Reputation: 525
One of the Linux kernel drivers I am developing is using network communication in the kernel (sock_create()
, sock->ops->bind()
, and so on).
The problem is there will be multiple sockets to receive data from. So I need something that will simulate a select()
or poll()
in kernel space. Since these functions use file descriptors, I cannot use the system calls unless I use the system calls to create the sockets, but that seems unnecessary since I am working in the kernel.
So I was thinking of wrapping the default sock->sk_data_ready
handler in my own handler (custom_sk_data_ready()
), which would unlock a semaphore. Then I can write my own kernel_select()
function that tries to lock the semaphore and does a blocking wait until it is open. That way the kernel function goes to sleep until the semaphore is unlocked by custom_sk_data_ready()
. Once kernel_select()
gets the lock, it unlocks and calls custom_sk_data_ready()
to relock it.
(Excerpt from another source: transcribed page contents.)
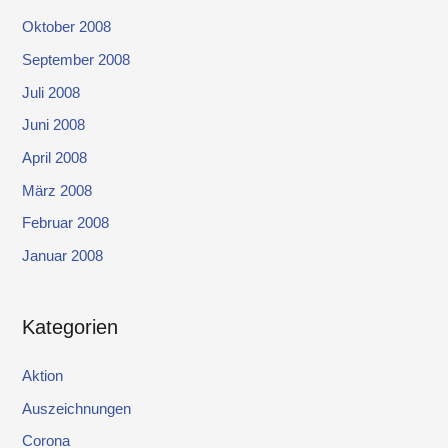
Oktober 2008
September 2008
Juli 2008
Juni 2008
April 2008
März 2008
Februar 2008
Januar 2008
Kategorien
Aktion
Auszeichnungen
Corona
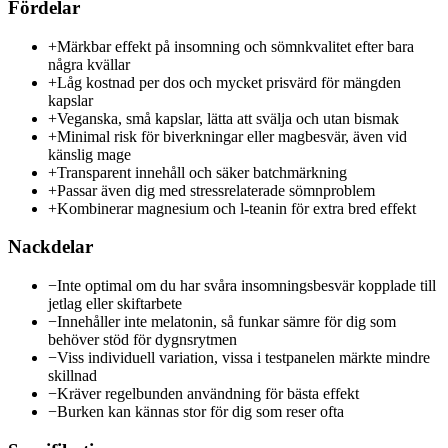
Fördelar
+
Märkbar effekt på insomning och sömnkvalitet efter bara
några kvällar
+
Låg kostnad per dos och mycket prisvärd för mängden
kapslar
+
Veganska, små kapslar, lätta att svälja och utan bismak
+
Minimal risk för biverkningar eller magbesvär, även vid
känslig mage
+
Transparent innehåll och säker batchmärkning
+
Passar även dig med stressrelaterade sömnproblem
+
Kombinerar magnesium och l-teanin för extra bred effekt
Nackdelar
−
Inte optimal om du har svåra insomningsbesvär kopplade till
jetlag eller skiftarbete
−
Innehåller inte melatonin, så funkar sämre för dig som
behöver stöd för dygnsrytmen
−
Viss individuell variation, vissa i testpanelen märkte mindre
skillnad
−
Kräver regelbunden användning för bästa effekt
−
Burken kan kännas stor för dig som reser ofta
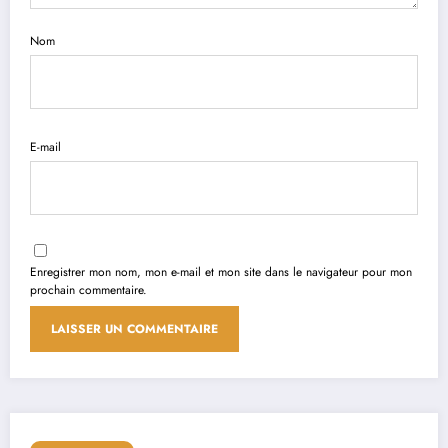
Nom
E-mail
Enregistrer mon nom, mon e-mail et mon site dans le navigateur pour mon
prochain commentaire.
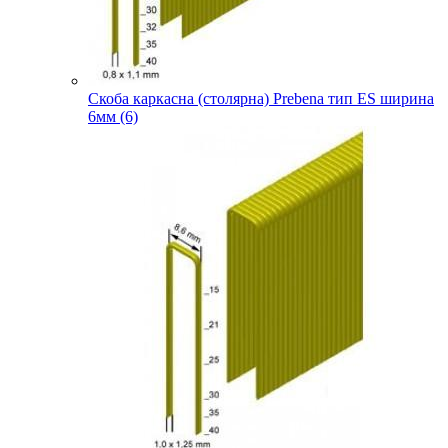
Скоба каркасна (столярна) Prebena тип ES ширина
6мм (6)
So the only additional initialization is to run custom_sk_data_ready()
before binding a socket so the first call to custom_select()
does not falsely trigger.
I see one possible problem. If multiple receives occur, then multiple calls to custom_sk_data_ready()
will try unlock the semaphore. So to not lose the multiple calls and to track the sock
being used, there will have to be a table or list of pointers to the sockets being used. And custom_sk_data_ready()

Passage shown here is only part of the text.